Jesus doesn’t condemn the priest and the Levite, although we do a lot of that in our own minds. He also doesn’t excuse their inaction. They’re simply a part of the familiar story.
But the love of the Samaritan seeks opportunities to be a a neighbor. That kind of love shows mercy even when it’s inconvenient, even when it’s dangerous. The Samaritan knows that the command to love our neighbor is ourselves is more than just being available. "Jesus's parable suggests that love seeks out neighbors to receive compassion and care, even when established boundaries or prejudices conspire against it.”
After all, if God waited to show compassion for us until we asked for it, we would never get there. If Jesus had waited to love us until we asked if he was available, he never would have gone to the cross or emptied the tomb. If the Holy Spirit had waited to empower us until we asked for it, the church would never have left Jerusalem.
This is a familiar story, one we’re better at telling than we are at living. At the beginning of this week, it was just a familiar parable. But we’re not at the beginning of this week any more. Another round of fear and violence has unfolded itself onto the pages of our newspapers. Now the Church has a chance to look at itself through this familiar story and see itself in the priest, the Levite, and the Samaritan.
“‘Which of these three, do you think, was a neighbor to the man who fell into the hands of robbers?’ He said, ‘The one who showed him mercy.’”
To the extent that we have the faith to be the Samaritan, to be swept along the dangerous road from Jericho to Jerusalem, to show mercy at every opportunity, God will use us.

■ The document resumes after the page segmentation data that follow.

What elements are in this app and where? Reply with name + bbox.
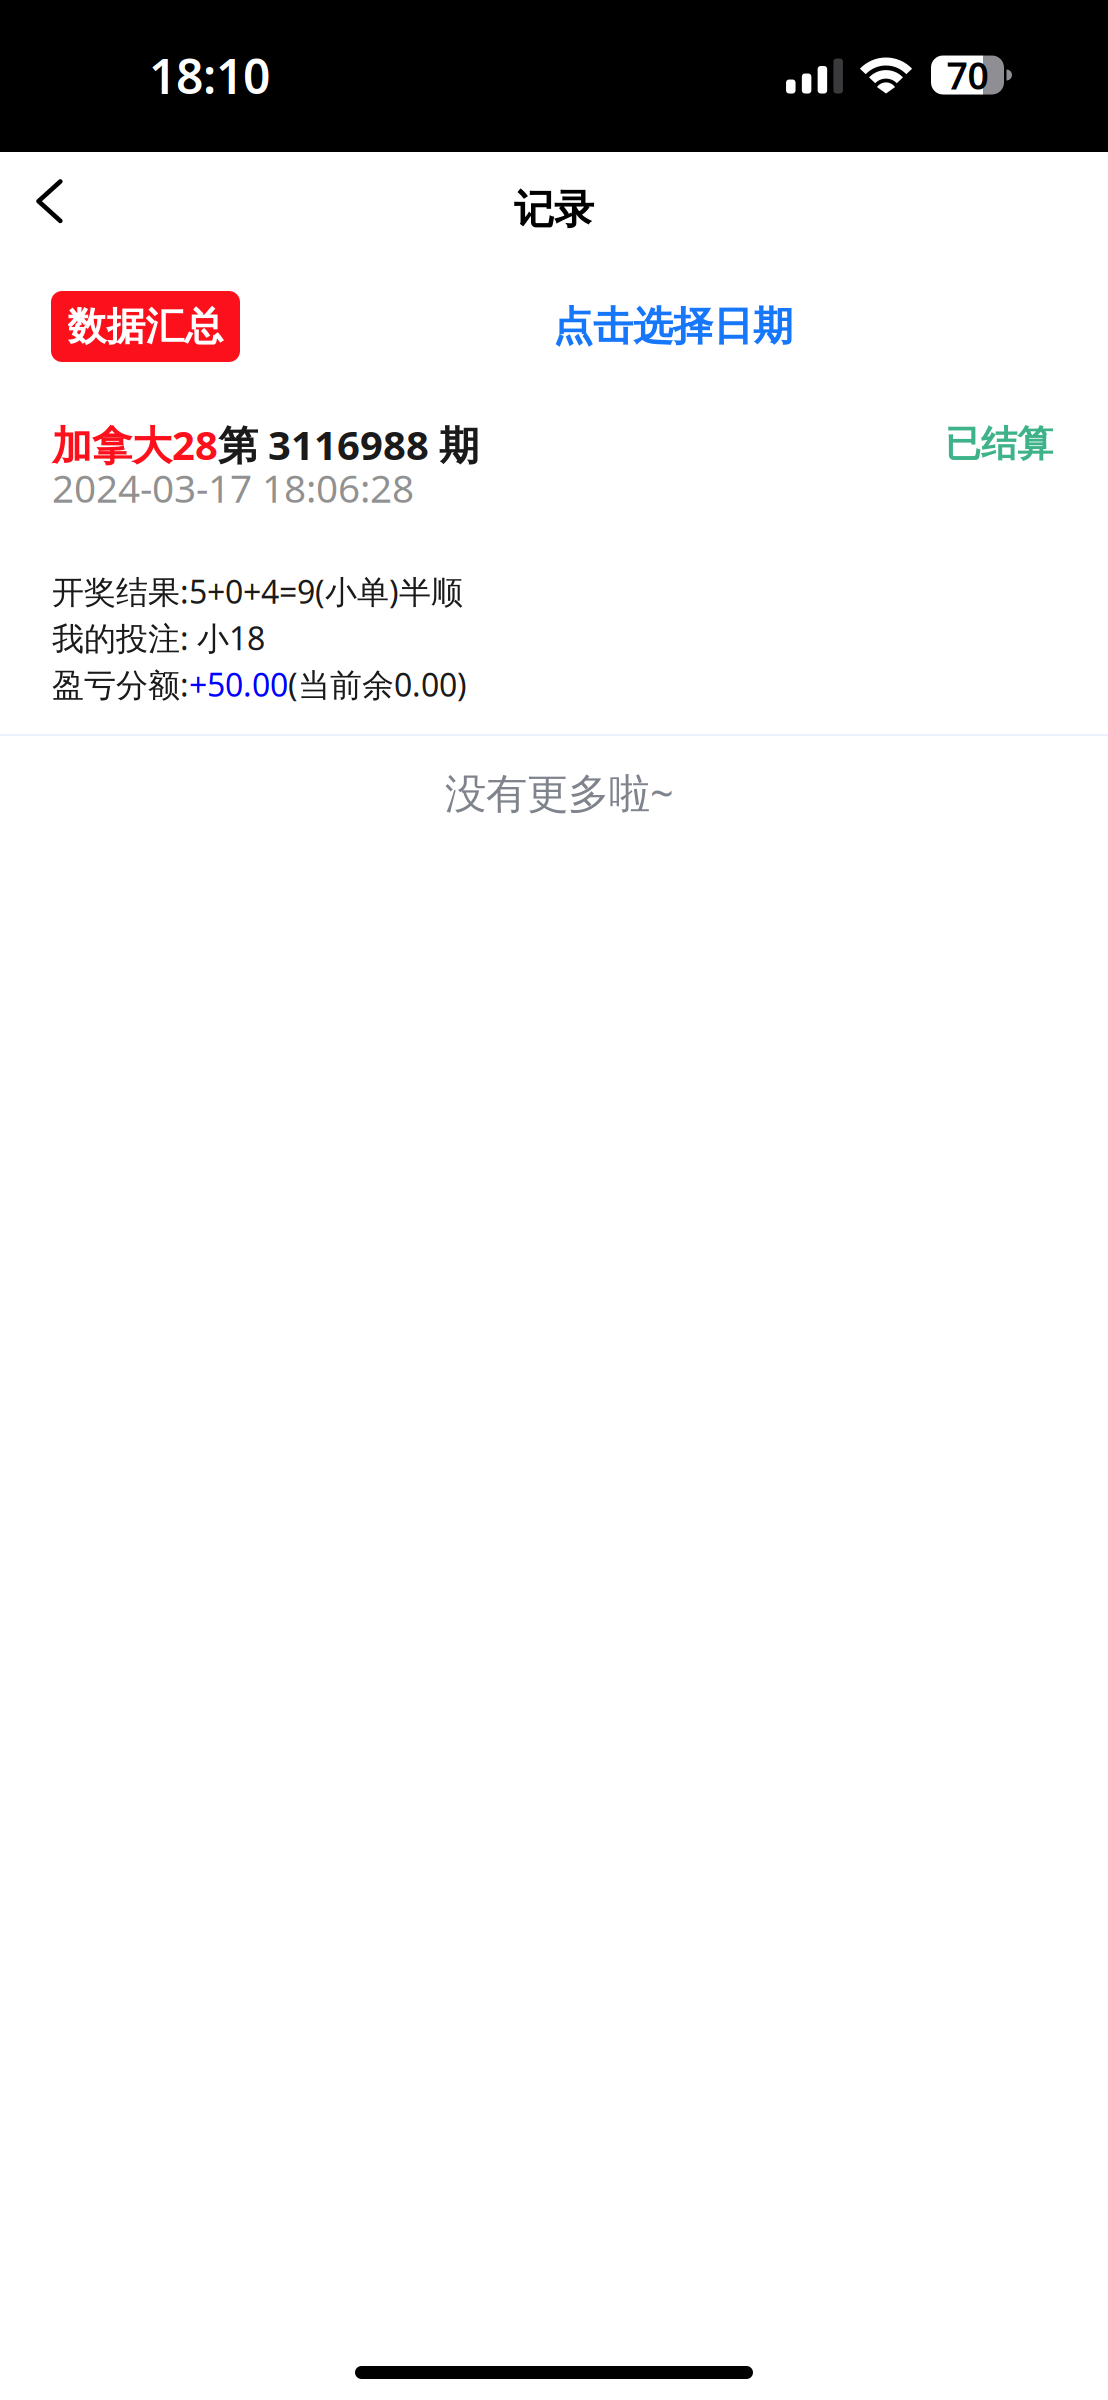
staticText: +50.00: [189, 663, 288, 706]
staticText: (当前余0.00): [288, 663, 467, 706]
button[interactable]: 加拿大28: [0, 362, 1108, 734]
staticText: 没有更多啦~: [445, 765, 674, 820]
staticText: 盈亏分额:: [52, 663, 189, 706]
staticText: 开奖结果:5+0+4=9(小单)半顺: [52, 570, 463, 612]
staticText: 18:10: [149, 44, 270, 107]
staticText: 数据汇总: [68, 303, 224, 350]
staticText: 第 3116988 期: [218, 418, 479, 471]
button[interactable]: 点击选择日期: [553, 291, 793, 362]
staticText: 已结算: [945, 422, 1053, 466]
staticText: 70: [946, 50, 988, 100]
staticText: 点击选择日期: [553, 302, 793, 351]
staticText: 加拿大28: [52, 418, 218, 471]
staticText: 2024-03-17 18:06:28: [52, 462, 414, 513]
staticText: 我的投注: 小18: [52, 616, 265, 659]
button[interactable]: Back: [0, 152, 95, 246]
staticText: 记录: [514, 185, 594, 234]
button[interactable]: 数据汇总: [51, 291, 240, 362]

To the extent that we can “God and do likewise,” we will be a conduit of God’s grace in a world that needs to see love at work in the world.
Christians begin our week in worship. We start each week showing that we love the LORD our God with all our heart, soul, strength, and mind. Perhaps this week, we will live the familiar story even as we tell it. Perhaps we’ll find the faith to love our neighbor as ourselves. Perhaps we’ll look for neighbors in unexpected places, and then we can begin to reflect the light of Christ which the darkness cannot extinguish.

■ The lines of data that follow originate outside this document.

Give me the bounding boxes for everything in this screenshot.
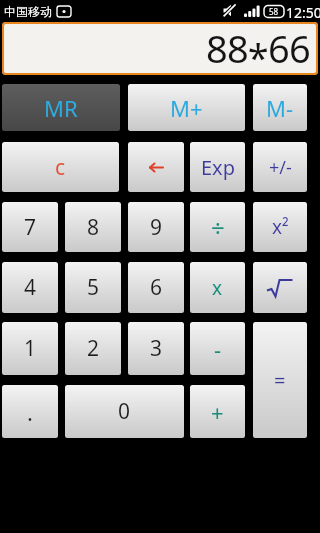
staticText: MR	[44, 93, 78, 123]
staticText: 7	[24, 213, 37, 242]
staticText: 9	[150, 213, 163, 242]
button[interactable]: 9	[128, 202, 184, 252]
staticText: x²	[272, 214, 289, 240]
staticText: 3	[150, 334, 163, 363]
button[interactable]: ÷	[190, 202, 245, 252]
staticText: 2	[87, 334, 100, 363]
button[interactable]: x²	[253, 202, 307, 252]
staticText: M+	[170, 93, 203, 123]
button[interactable]: M+	[128, 84, 245, 131]
button[interactable]: 8	[65, 202, 121, 252]
button[interactable]: -	[190, 322, 245, 375]
staticText: M-	[266, 93, 294, 123]
staticText: 0	[118, 397, 131, 426]
button[interactable]: 5	[65, 262, 121, 313]
staticText: 12:50	[286, 3, 320, 22]
staticText: 5	[87, 273, 100, 302]
button[interactable]: 2	[65, 322, 121, 375]
staticText: 6	[150, 273, 163, 302]
button[interactable]: 4	[2, 262, 58, 313]
staticText: Exp	[201, 154, 235, 181]
button[interactable]: 3	[128, 322, 184, 375]
staticText: -	[214, 334, 222, 364]
staticText: ÷	[211, 211, 225, 244]
button[interactable]: c	[2, 142, 119, 192]
button[interactable]: 7	[2, 202, 58, 252]
staticText: +	[211, 397, 224, 427]
button[interactable]: M-	[253, 84, 307, 131]
button[interactable]: =	[253, 322, 307, 438]
button[interactable]: 1	[2, 322, 58, 375]
staticText: 58	[269, 6, 279, 17]
button[interactable]: Exp	[190, 142, 245, 192]
button[interactable]: +	[190, 385, 245, 438]
staticText: 88*66	[206, 22, 310, 75]
staticText: =	[274, 367, 286, 394]
button[interactable]: 6	[128, 262, 184, 313]
button[interactable]: .	[2, 385, 58, 438]
button[interactable]	[128, 142, 184, 192]
button[interactable]	[253, 262, 307, 313]
staticText: 1	[24, 334, 37, 363]
button[interactable]: x	[190, 262, 245, 313]
staticText: c	[55, 153, 66, 182]
button[interactable]: 0	[65, 385, 184, 438]
staticText: +/-	[269, 155, 292, 180]
staticText: 中国移动	[4, 4, 52, 19]
staticText: 8	[87, 213, 100, 242]
staticText: x	[212, 275, 223, 301]
button[interactable]: +/-	[253, 142, 307, 192]
staticText: .	[27, 397, 33, 427]
button[interactable]: MR	[2, 84, 120, 131]
staticText: 4	[24, 273, 37, 302]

We are at the beginning of another week. Who knows where we will end up as this week comes to a close. There will be more bad news. We will see more fear and violence on our screens and in our papers. We will see, in many different ways, “the man who fell into the hands of robbers.”
This week, we will give up the idol of justifying ourselves, of always being right, and be “The one[s] who showed him mercy.” This is our familiar story, and Jesus has also told us to “Go and do likewise.”